No 'exodus' from private to state schools says Labour's Liz Kendall

No 'exodus' from private to state schools says Labour's Liz Kendall
Georgia Pearce

By Georgia Pearce

Published: 26/05/2024

- 13:08

Labour shadow cabinet member Liz Kendall has said that pupils being moved from private schools to state schools was more to do with high fees rather than the prospect of the party entering government.

She was commenting on predictions that ending tax breaks for private schools could see 40,000 pupils move to the state sector.

The Shadow Work and Pensions Secretary told GB News: “I want to see all children have the best start in life…children in all schools deserve to have the teachers that they need and the curriculum subjects they need to get the best possible education

“We’re saying we will end the tax breaks that private schools have to put the money into our state schools to recruit those 6,500 new teachers in key subjects to give children a better start.

“If we look at what's happened over recent years, schools have put their fees up for many different reasons. We haven't seen that sort of exodus that you’ve been talking about.

“We've had other people make predictions that actually this money can be raised and it wouldn't necessarily have that impact.

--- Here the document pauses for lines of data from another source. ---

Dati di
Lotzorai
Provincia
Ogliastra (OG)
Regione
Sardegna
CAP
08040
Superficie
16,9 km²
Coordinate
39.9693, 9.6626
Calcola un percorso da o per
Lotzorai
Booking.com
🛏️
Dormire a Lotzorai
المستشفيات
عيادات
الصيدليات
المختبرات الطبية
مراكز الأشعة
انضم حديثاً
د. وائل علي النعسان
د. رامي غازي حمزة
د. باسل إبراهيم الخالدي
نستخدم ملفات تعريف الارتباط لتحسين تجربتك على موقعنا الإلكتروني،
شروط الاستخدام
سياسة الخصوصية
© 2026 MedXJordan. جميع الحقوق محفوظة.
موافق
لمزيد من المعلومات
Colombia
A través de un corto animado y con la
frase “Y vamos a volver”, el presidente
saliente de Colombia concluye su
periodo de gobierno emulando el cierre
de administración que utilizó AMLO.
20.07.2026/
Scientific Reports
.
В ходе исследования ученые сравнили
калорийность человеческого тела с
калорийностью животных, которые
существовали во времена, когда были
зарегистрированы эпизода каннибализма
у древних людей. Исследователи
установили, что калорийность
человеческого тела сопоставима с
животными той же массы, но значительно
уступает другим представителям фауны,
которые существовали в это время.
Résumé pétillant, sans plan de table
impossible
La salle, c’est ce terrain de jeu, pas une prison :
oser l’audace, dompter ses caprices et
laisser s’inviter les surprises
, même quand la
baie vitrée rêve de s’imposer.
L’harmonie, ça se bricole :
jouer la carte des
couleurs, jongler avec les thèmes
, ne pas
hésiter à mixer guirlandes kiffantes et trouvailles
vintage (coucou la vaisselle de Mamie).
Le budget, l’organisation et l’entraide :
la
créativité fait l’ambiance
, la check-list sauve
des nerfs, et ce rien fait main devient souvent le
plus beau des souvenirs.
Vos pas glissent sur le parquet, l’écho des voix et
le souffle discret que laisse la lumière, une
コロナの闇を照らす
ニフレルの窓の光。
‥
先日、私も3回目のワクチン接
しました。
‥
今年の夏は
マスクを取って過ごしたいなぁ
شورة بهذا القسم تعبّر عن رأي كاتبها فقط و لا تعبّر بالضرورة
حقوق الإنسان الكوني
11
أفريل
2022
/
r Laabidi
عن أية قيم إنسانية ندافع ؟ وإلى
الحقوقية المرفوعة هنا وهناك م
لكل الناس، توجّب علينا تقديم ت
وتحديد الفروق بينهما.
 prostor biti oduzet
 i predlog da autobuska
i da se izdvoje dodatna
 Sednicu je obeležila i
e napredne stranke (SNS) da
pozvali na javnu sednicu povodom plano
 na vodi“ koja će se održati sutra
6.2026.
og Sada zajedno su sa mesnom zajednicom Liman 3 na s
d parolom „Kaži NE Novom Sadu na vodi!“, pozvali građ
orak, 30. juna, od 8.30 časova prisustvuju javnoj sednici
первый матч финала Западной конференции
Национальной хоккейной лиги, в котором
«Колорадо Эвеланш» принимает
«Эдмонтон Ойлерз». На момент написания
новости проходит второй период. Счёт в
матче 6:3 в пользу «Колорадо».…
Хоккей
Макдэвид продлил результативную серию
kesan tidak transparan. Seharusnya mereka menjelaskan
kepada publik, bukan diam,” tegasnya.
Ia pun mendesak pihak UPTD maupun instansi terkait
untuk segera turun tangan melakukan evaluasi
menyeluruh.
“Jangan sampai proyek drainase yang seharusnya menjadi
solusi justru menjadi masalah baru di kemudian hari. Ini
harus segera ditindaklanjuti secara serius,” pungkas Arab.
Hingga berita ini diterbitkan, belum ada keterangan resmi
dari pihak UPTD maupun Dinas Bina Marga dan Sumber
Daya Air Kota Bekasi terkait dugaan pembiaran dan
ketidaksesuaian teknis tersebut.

“But our priority has got to be the children right across the country, including my constituency, who lead those teachers who need those teachers, who need those changes.

“I do know of course, all parents, wherever their children go to school, are concerned about their children's future. I don't believe that those are the figures that we'll see.”

She added: “We don't believe that scale of figures is what's going to happen…we have to take decisions in tough financial circumstances about how we're going to get the funding that we need.

“There are many different views about what will happen, in the impact it will have. I believe it is a strong policy that will increase standards right across the country.

“But there are also many parents across the country, including in my own constituency, where the schools are crumbling, where they cannot recruit. They deserve a better chance.

“I came into politics to make sure that your chance of fulfilling your potential and living your hopes and dreams doesn't depend on where you're born, what your parents did, what their income is, your gender or the colour of your skin.

“Every child deserves a good start in life and that's why we're saying we want to have those breakfast clubs in every primary school. We want to recruit the extra teachers into our state schools.”